(Stored items)
------

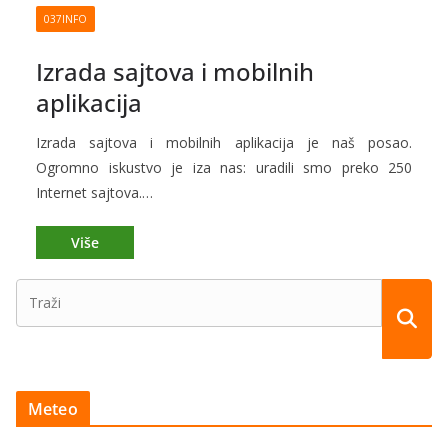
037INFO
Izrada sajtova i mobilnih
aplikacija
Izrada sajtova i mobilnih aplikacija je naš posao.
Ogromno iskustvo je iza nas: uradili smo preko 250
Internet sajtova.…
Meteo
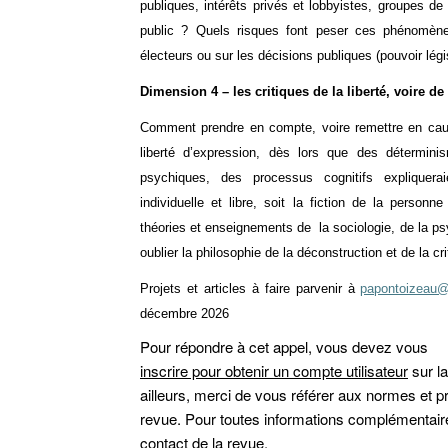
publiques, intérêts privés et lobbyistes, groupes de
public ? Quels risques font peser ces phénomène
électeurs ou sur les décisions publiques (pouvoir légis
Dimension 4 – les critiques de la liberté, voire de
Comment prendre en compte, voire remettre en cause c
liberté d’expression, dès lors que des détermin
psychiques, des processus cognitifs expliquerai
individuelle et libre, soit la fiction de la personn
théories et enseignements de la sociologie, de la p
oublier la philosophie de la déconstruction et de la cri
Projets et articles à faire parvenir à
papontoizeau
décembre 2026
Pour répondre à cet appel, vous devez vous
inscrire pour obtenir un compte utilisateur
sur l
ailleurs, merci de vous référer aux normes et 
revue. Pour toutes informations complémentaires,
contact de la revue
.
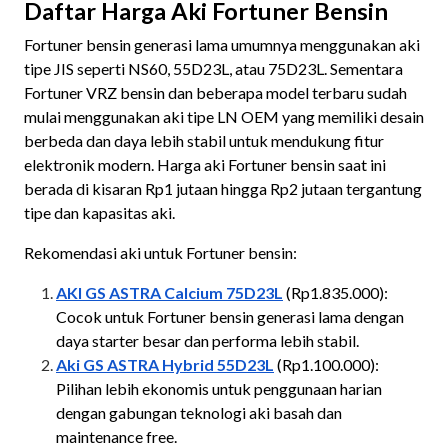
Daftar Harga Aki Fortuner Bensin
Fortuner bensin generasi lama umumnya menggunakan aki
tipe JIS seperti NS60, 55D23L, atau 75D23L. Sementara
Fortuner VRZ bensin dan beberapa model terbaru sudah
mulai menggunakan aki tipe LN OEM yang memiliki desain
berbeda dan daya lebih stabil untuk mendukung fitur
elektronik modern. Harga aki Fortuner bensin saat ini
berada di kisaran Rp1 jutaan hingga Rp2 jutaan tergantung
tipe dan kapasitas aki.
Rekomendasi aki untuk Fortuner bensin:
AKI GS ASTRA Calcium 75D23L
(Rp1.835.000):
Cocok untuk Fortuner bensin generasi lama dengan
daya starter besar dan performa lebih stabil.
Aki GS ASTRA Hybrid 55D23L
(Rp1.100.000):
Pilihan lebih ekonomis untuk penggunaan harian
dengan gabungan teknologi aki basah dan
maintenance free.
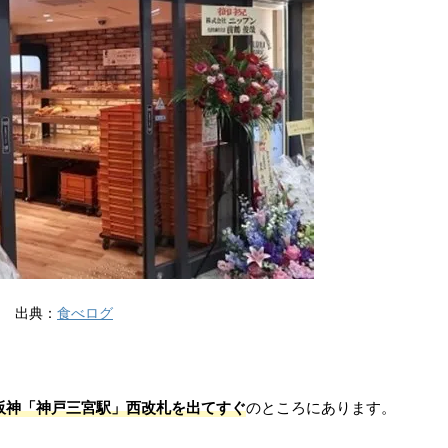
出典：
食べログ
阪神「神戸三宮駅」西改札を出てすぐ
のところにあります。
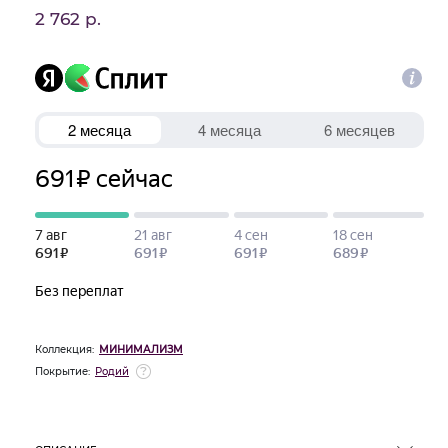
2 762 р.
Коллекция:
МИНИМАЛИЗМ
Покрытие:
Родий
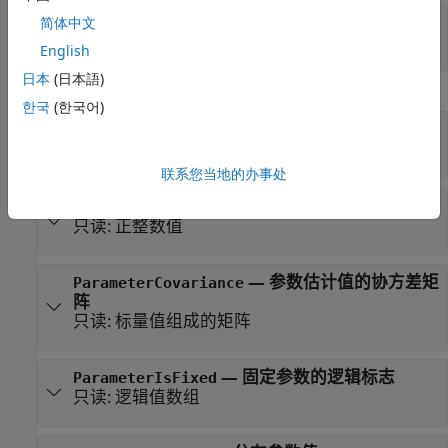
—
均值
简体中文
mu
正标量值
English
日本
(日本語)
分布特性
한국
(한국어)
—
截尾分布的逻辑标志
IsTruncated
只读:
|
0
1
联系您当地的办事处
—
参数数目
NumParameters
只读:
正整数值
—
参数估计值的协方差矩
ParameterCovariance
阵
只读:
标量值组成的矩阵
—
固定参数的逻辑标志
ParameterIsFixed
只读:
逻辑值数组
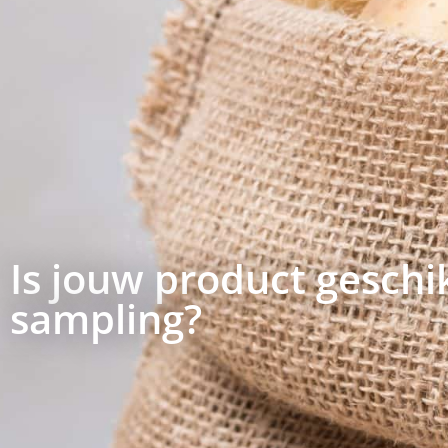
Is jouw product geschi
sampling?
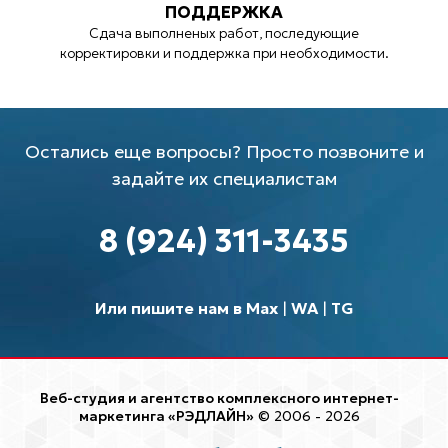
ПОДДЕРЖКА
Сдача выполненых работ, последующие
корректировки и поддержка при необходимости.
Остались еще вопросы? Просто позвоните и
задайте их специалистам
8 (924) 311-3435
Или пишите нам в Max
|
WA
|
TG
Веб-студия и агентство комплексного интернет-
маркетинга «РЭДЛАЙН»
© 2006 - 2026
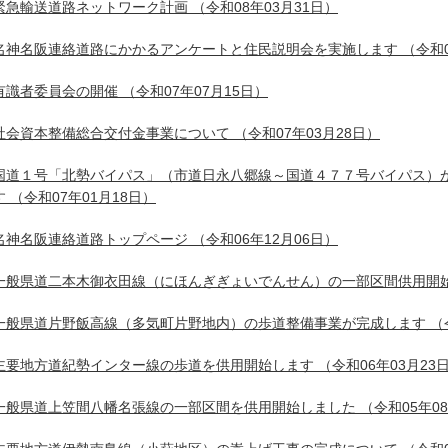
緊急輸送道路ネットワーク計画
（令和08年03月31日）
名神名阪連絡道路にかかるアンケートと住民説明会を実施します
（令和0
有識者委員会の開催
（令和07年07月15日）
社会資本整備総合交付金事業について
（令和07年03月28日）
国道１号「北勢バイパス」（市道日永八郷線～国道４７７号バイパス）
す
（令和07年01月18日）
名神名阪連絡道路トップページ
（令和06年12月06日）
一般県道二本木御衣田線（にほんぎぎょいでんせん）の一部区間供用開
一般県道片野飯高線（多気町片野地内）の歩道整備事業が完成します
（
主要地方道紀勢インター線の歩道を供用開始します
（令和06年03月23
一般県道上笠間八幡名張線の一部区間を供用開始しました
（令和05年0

------

_EXERCISE GOAL_
Send back the entries above exactly. Skip the images.

_ANSWER SECTION_
037INFO
Izrada sajtova i mobilnih
aplikacija
Izrada sajtova i mobilnih aplikacija je naš posao.
Ogromno iskustvo je iza nas: uradili smo preko 250
Internet sajtova.…
Meteo
publiques, intérêts privés et lobbyistes, groupes de
public ? Quels risques font peser ces phénomène
électeurs ou sur les décisions publiques (pouvoir légis
Dimension 4 – les critiques de la liberté, voire de
Comment prendre en compte, voire remettre en cause c
liberté d’expression, dès lors que des détermin
psychiques, des processus cognitifs expliquerai
individuelle et libre, soit la fiction de la personn
théories et enseignements de la sociologie, de la p
oublier la philosophie de la déconstruction et de la cri
Projets et articles à faire parvenir à
papontoizeau
décembre 2026
Pour répondre à cet appel, vous devez vous
inscrire pour obtenir un compte utilisateur
sur l
ailleurs, merci de vous référer aux normes et 
revue. Pour toutes informations complémentaires,
contact de la revue
.
Daftar Harga Aki Fortuner Bensin
Fortuner bensin generasi lama umumnya menggunakan aki
tipe JIS seperti NS60, 55D23L, atau 75D23L. Sementara
Fortuner VRZ bensin dan beberapa model terbaru sudah
mulai menggunakan aki tipe LN OEM yang memiliki desain
berbeda dan daya lebih stabil untuk mendukung fitur
elektronik modern. Harga aki Fortuner bensin saat ini
berada di kisaran Rp1 jutaan hingga Rp2 jutaan tergantung
tipe dan kapasitas aki.
Rekomendasi aki untuk Fortuner bensin:
AKI GS ASTRA Calcium 75D23L
(Rp1.835.000):
Cocok untuk Fortuner bensin generasi lama dengan
daya starter besar dan performa lebih stabil.
Aki GS ASTRA Hybrid 55D23L
(Rp1.100.000):
Pilihan lebih ekonomis untuk penggunaan harian
dengan gabungan teknologi aki basah dan
maintenance free.
出典：
食べログ
阪神「神戸三宮駅」西改札を出てすぐ
のところにあります。
2 762 р.
Коллекция:
МИНИМАЛИЗМ
Покрытие:
Родий
—
均值
简体中文
mu
正标量值
English
日本
(日本語)
分布特性
한국
(한국어)
—
截尾分布的逻辑标志
IsTruncated
只读:
|
0
1
联系您当地的办事处
—
参数数目
NumParameters
只读:
正整数值
—
参数估计值的协方差矩
ParameterCovariance
阵
只读:
标量值组成的矩阵
—
固定参数的逻辑标志
ParameterIsFixed
只读:
逻辑值数组
Is jouw product geschi
sampling?
ПОДДЕРЖКА
Сдача выполненых работ, последующие
корректировки и поддержка при необходимости.
Остались еще вопросы? Просто позвоните и
задайте их специалистам
8 (924) 311-3435
Или пишите нам в Max
|
WA
|
TG
Веб-студия и агентство комплексного интернет-
маркетинга «РЭДЛАЙН»
© 2006 - 2026
緊急輸送道路ネットワーク計画
（令和08年03月31日）
名神名阪連絡道路にかかるアンケートと住民説明会を実施します
（令和0
有識者委員会の開催
（令和07年07月15日）
社会資本整備総合交付金事業について
（令和07年03月28日）
国道１号「北勢バイパス」（市道日永八郷線～国道４７７号バイパス）
す
（令和07年01月18日）
名神名阪連絡道路トップページ
（令和06年12月06日）
一般県道二本木御衣田線（にほんぎぎょいでんせん）の一部区間供用開
一般県道片野飯高線（多気町片野地内）の歩道整備事業が完成します
（
主要地方道紀勢インター線の歩道を供用開始します
（令和06年03月23
一般県道上笠間八幡名張線の一部区間を供用開始しました
（令和05年0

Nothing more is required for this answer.